Eine Vitaminmischung der Firma Dr. Hittich verspricht Rettung bei einer Augenerkrankung im Alter (Makuladegeneration). Doch Vorbeugen lässt sich damit keinesfalls, möglicherweise verlangsamt das Präparat aber eine Verschlechterung.

Frage: Können Vitamin- und Nährstoffpräparate der Augenerkrankung Altersbedingte Makuladegeneration vorbeugen?
Antwort: Nein
Frage: Können sie das Fortschreiten der Augenerkrankung verzögern?
Antwort: möglicherweise Ja
Erklärung: Vitamin E und Beta-Carotin können die Entstehung einer Altersbedingten Makuladegeneration NICHT verhindern. Möglicherweise lassen sie aber zusammen mit Zink und Vitamin C eine bestehende Erkrankung langsamer fortschreiten.

Beim Lesen erscheinen einzelne Buchstaben auf einmal undeutlich, Handarbeiten fallen schwerer, und für viele Alltagstätigkeiten ist mehr Licht nötig. Die altersbedingte Makuladegeneration kommt oft schleichend und bleibt lange unbemerkt.

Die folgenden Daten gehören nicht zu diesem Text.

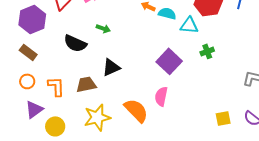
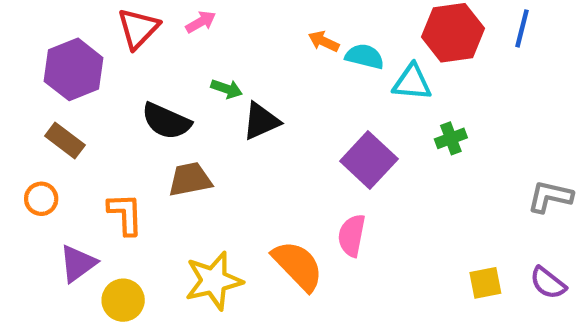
black triangle: (111, 67) -> (261, 121), moved
orange circle: (27, 81) -> (41, 199), moved
brown trapezoid: (86, 84) -> (190, 179), moved

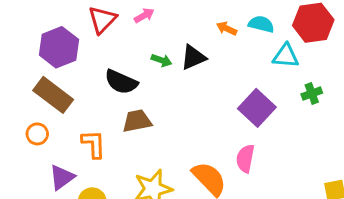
cyan semicircle: (365, 56) -> (261, 24), moved
black triangle: (261, 121) -> (193, 57), moved
brown rectangle: (65, 141) -> (53, 95), size x1.5

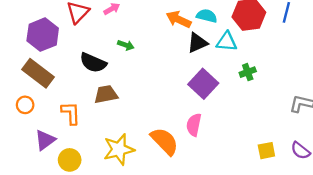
orange arrow: (227, 28) -> (179, 19), size x1.5
black triangle: (193, 57) -> (197, 43), moved

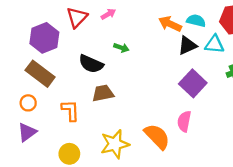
purple triangle: (45, 140) -> (27, 132), moved

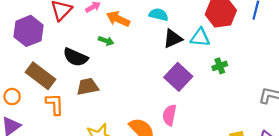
cyan semicircle: (196, 21) -> (159, 15), moved
orange arrow: (170, 24) -> (118, 19), moved
brown rectangle: (40, 74) -> (41, 76), moved

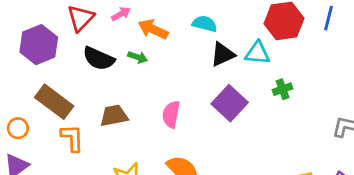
black semicircle: (75, 57) -> (99, 59), moved
pink semicircle: (169, 115) -> (171, 114), moved

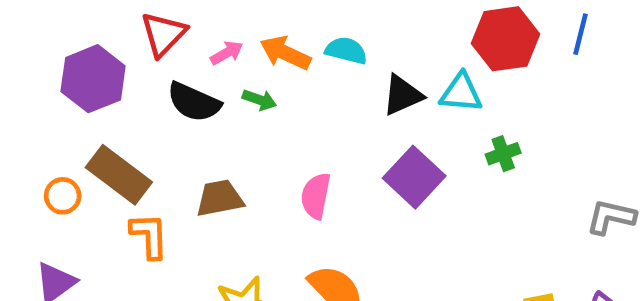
pink arrow: (121, 14) -> (227, 53), moved
cyan semicircle: (205, 24) -> (346, 51), moved
orange circle: (18, 128) -> (63, 196), moved

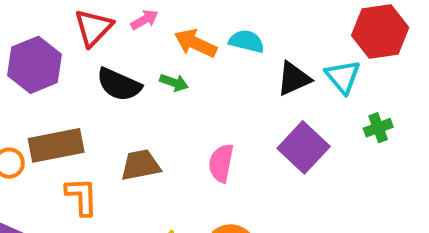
pink arrow: (227, 53) -> (144, 20), moved
cyan triangle: (461, 93) -> (343, 77), turned 45
brown rectangle: (119, 175) -> (56, 145), turned -48

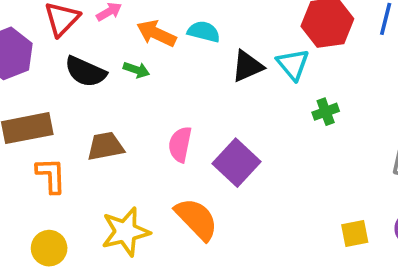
purple square: (304, 147) -> (236, 163), moved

Makula oder „gelber Fleck“ nennen Ärzte die Stelle auf der Netzhaut des Auges, die für scharfes Sehen im Zentrum des Gesichtsfeldes zuständig ist. Bei der Makuladegeneration bildet sich die Sehkraft an dieser Stelle zurück, Betroffene nehmen Gegenstände nur noch verschwommen am Rande des Sehfelds wahr.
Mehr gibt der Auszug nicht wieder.